- RECORDS TO PROCESS

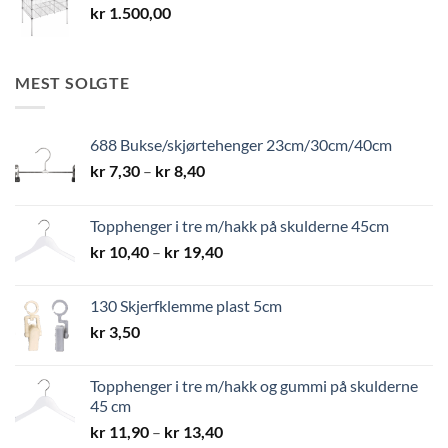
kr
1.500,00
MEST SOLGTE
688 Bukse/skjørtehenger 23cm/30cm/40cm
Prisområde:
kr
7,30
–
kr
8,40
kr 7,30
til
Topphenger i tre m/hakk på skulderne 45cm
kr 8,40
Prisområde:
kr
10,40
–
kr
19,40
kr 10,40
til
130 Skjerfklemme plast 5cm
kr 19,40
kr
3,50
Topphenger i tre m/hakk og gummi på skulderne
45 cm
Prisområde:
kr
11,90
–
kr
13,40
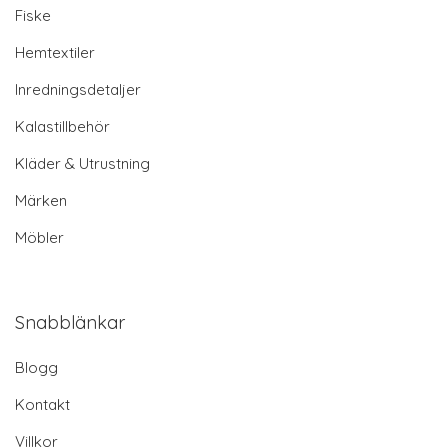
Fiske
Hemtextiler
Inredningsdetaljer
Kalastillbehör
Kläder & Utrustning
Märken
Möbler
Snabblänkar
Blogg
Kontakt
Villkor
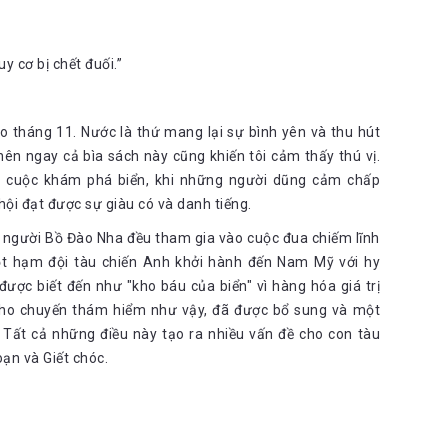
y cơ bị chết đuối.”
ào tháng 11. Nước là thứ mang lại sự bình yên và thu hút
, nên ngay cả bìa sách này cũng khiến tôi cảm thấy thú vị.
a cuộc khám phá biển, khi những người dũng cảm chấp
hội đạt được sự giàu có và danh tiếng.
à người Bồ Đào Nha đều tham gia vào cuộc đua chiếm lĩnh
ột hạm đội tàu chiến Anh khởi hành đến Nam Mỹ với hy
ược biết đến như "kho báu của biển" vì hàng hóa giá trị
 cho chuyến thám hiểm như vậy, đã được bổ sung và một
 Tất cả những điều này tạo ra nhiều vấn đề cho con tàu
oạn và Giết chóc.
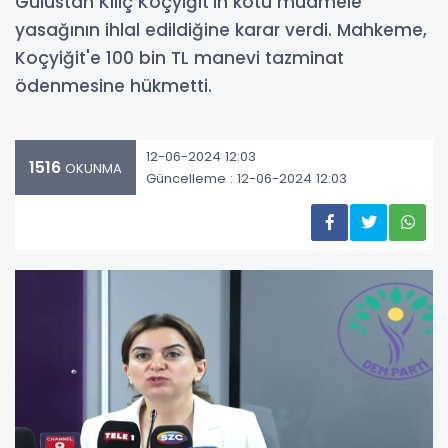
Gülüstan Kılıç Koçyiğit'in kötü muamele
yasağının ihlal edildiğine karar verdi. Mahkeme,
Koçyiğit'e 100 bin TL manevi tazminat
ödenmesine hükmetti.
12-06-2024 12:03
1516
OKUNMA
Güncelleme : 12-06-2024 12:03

- TASK REQUIREMENTS
Report every line in the data above in which the word "hakk" appears.

- ANSWER TO THE EXERCISE
Topphenger i tre m/hakk på skulderne 45cm
Topphenger i tre m/hakk og gummi på skulderne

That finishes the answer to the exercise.